The "Royal Salute", (Note: سلام شاه, /fa/) also known as the "Health of the Shah", (Note: سلامتی شاه, /fa/) was the first royal and national anthem of Qajar Iran between 1873 and 1909. The French musician Alfred Jean Baptiste Lemaire composed this anthem in 1873 on the orders of Naser al-Din Shah. It had no lyrics. Salām-e Shāh was played in official ceremonies during the reigns of Naser al-Din Shah, Mozaffar ad-Din Shah and Mohammad Ali Shah Qajar. It was also played as the Persian (Iranian) national anthem during Naser al-Din Shah’s and Mozaffar ad-Din Shah's European tours.
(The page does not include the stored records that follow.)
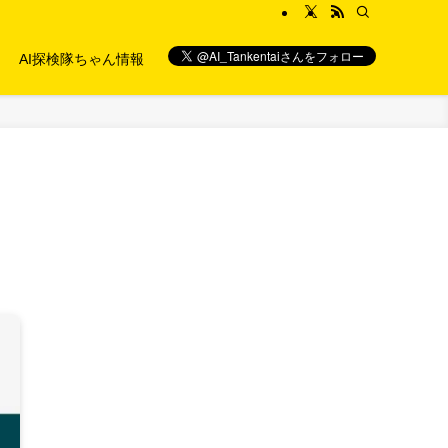
AI探検隊ちゃん情報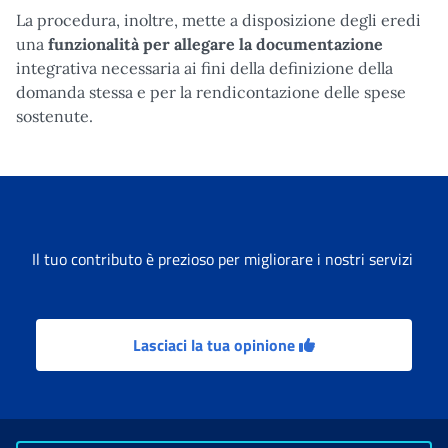
La procedura, inoltre, mette a disposizione degli eredi
una
funzionalità per allegare la documentazione
integrativa necessaria ai fini della definizione della
domanda stessa e per la rendicontazione delle spese
sostenute.
Il tuo contributo è prezioso per migliorare i nostri servizi
Lasciaci la tua opinione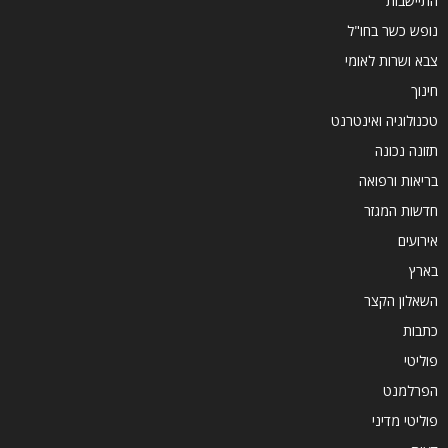
התיישבות
נופש כשר בחו"ל
צבא ושרות לאומי
חינוך
טכנולוגיה ואינטרנט
תזונה נכונה
בריאות ורפואה
חדשות המגזר
אירועים
בארץ
השאלון הקצר
כתבות
פוליטי
הפרלמנט
פוליטי מדיני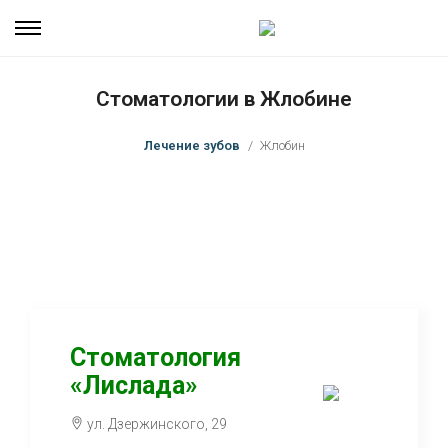
Стоматологии в Жлобине
Лечение зубов
Жлобин
Стоматология
«Лислада»
ул. Дзержинского, 29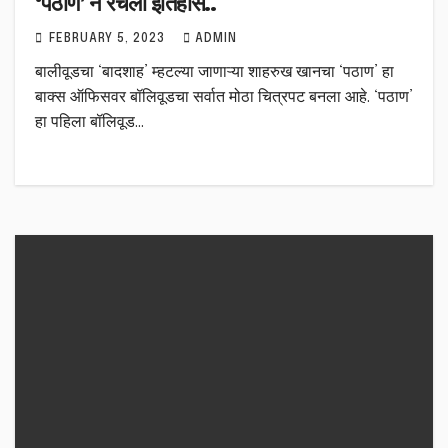
‘पठाण’ ने रचला इतिहास..
FEBRUARY 5, 2023
ADMIN
बालीवूडचा ‘बादशाह’ म्हटल्या जाणाऱ्या शाहरुख खानचा ‘पठाण’ हा
बाक्स ऑफिसवर बॉलिवूडचा सर्वात मोठा चित्रपट बनला आहे. ‘पठाण’
हा पहिला बॉलिवूड…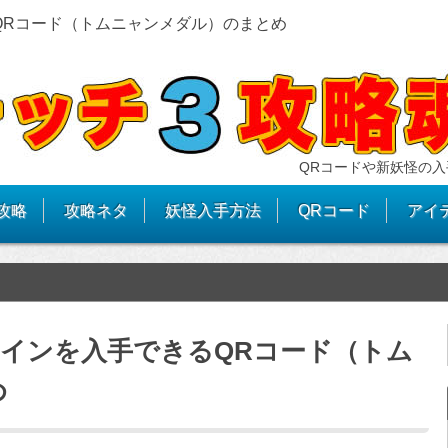
QRコード（トムニャンメダル）のまとめ
QRコードや新妖怪の入
攻略
攻略ネタ
妖怪入手方法
QRコード
アイ
コインを入手できるQRコード（トム
め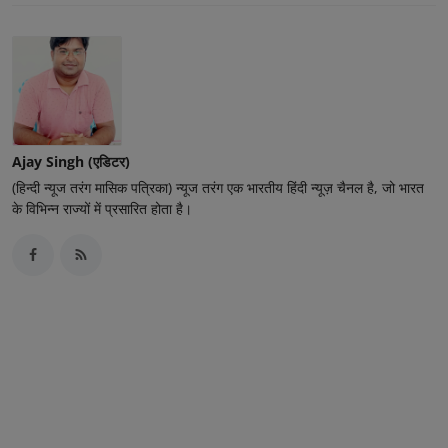
Ajay Singh (एडिटर)
(हिन्दी न्यूज तरंग मासिक पत्रिका) न्यूज तरंग एक भारतीय हिंदी न्यूज़ चैनल है, जो भारत
के विभिन्न राज्यों में प्रसारित होता है।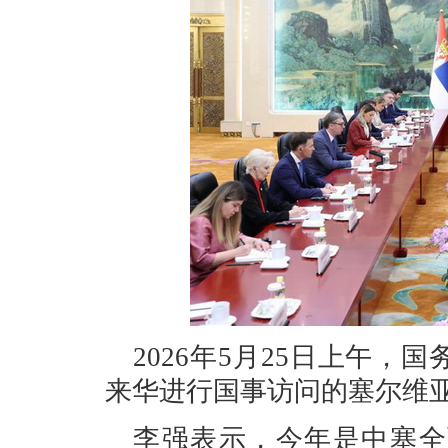
2026年5月25日上午
来华进行国事访问的塞尔维
李强表示，今年是中塞全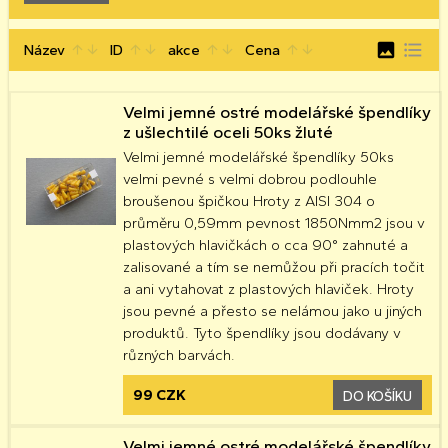
image
format_list_bulleted
Název
ID
akce
Cena
arrow_upward
arrow_downward
arrow_upward
arrow_downward
arrow_upward
arrow_downward
arrow_upward
arrow_downward
Velmi jemné ostré modelářské špendlíky
z ušlechtilé oceli 50ks žluté
Velmi jemné modelářské špendlíky 50ks
velmi pevné s velmi dobrou podlouhle
broušenou špičkou Hroty z AISI 304 o
průměru 0,59mm pevnost 1850Nmm2 jsou v
plastových hlavičkách o cca 90° zahnuté a
zalisované a tím se nemůžou při pracích točit
a ani vytahovat z plastových hlaviček. Hroty
jsou pevné a přesto se nelámou jako u jiných
produktů. Tyto špendlíky jsou dodávany v
různých barvách.
99 CZK
DO KOŠÍKU
Velmi jemné ostré modelářské špendlíky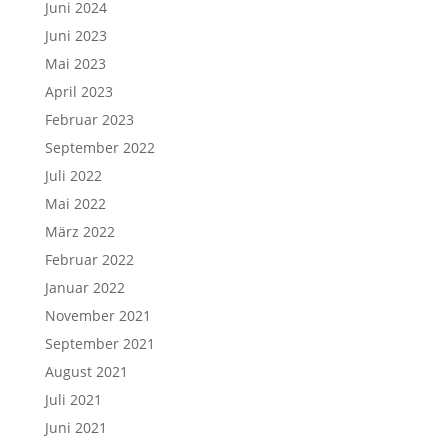
Juni 2024
Juni 2023
Mai 2023
April 2023
Februar 2023
September 2022
Juli 2022
Mai 2022
März 2022
Februar 2022
Januar 2022
November 2021
September 2021
August 2021
Juli 2021
Juni 2021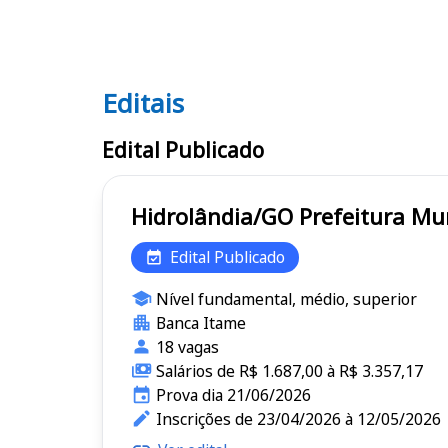
Editais
Editais
Edital Publicado
Hidrolândia/GO Pref
Edital Publicado
Nível fundamental, médio, superior
Banca Itame
18 vagas
Salários de R$ 1.687,00 à R$ 3.357,17
Prova dia 21/06/2026
Inscrições de 23/04/2026 à 12/05/2026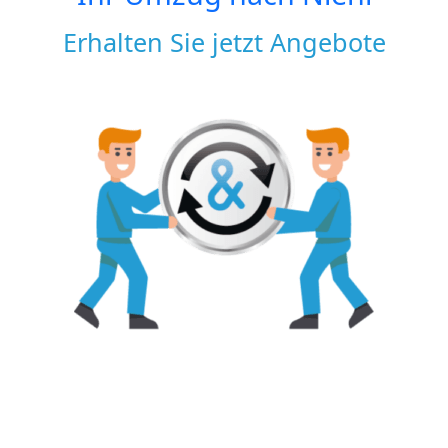
Erhalten Sie jetzt Angebote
In 1909, after the fall of Mohammad Ali Shah Qajar, the anthem was abolished, and after the coronation of his son and successor Ahmad Shah in 1914, Salute of the Sublime State of Persia was adopted as the Iranian national anthem.

== Rearrangement ==
This anthem was rearranged, recomposed and orchestrated by the Iranian composer Siavash Beizai. Only the main parts of this song are derived from the original version. There are also some harmonic and formal corrections in this piece. The introduction, the middle part, and closing part were composed by Siavash Beizai too. Due to the great popularity of this anthem, it has been increasingly misused by the official state broadcaster, IRIB, and the government without any permission from Siavash Beizai.

Bijan Taraghi was asked by Peyman Soltani, the leader of Melal Orchestra of Iran, to write lyrics for the old national anthem. This new anthem version was performed in October 2005 by the Melal Orchestra of Iran. The singer in this version was Salar Aghili.